-- Opening Marker --

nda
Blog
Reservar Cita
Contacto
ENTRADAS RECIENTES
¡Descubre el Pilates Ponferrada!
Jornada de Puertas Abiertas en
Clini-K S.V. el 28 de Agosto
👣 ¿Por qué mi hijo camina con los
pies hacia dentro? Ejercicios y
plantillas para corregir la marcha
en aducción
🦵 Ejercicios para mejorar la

-- Closing Marker --
-- Opening Marker --

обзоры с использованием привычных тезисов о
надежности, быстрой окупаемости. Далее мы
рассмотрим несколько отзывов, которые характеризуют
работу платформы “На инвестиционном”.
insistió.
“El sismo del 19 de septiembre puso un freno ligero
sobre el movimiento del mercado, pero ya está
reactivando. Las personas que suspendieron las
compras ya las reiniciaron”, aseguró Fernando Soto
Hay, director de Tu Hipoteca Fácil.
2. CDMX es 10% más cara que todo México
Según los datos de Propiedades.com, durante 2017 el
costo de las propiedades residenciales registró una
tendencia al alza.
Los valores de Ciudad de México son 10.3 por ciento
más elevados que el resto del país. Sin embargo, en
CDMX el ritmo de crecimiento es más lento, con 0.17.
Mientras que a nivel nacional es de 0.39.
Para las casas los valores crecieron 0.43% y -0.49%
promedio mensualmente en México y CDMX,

-- Closing Marker --
-- Opening Marker --

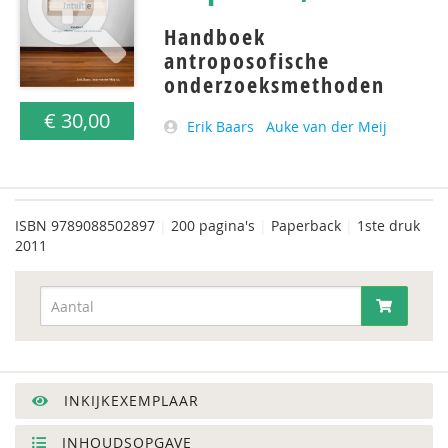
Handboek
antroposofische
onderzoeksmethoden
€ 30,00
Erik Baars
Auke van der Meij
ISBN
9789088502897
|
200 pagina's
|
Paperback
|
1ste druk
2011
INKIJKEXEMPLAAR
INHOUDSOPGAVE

-- Closing Marker --

Aim of the exercise:
Here the output must be the lines above from the line with "Hay, director de Tu Hipoteca Fácil." to the line with "promedio mensualmente en", both included, duplicated word for word and nothing else.

Finished exercise:
Hay, director de Tu Hipoteca Fácil.
2. CDMX es 10% más cara que todo México
Según los datos de Propiedades.com, durante 2017 el
costo de las propiedades residenciales registró una
tendencia al alza.
Los valores de Ciudad de México son 10.3 por ciento
más elevados que el resto del país. Sin embargo, en
CDMX el ritmo de crecimiento es más lento, con 0.17.
Mientras que a nivel nacional es de 0.39.
Para las casas los valores crecieron 0.43% y -0.49%
promedio mensualmente en México y CDMX,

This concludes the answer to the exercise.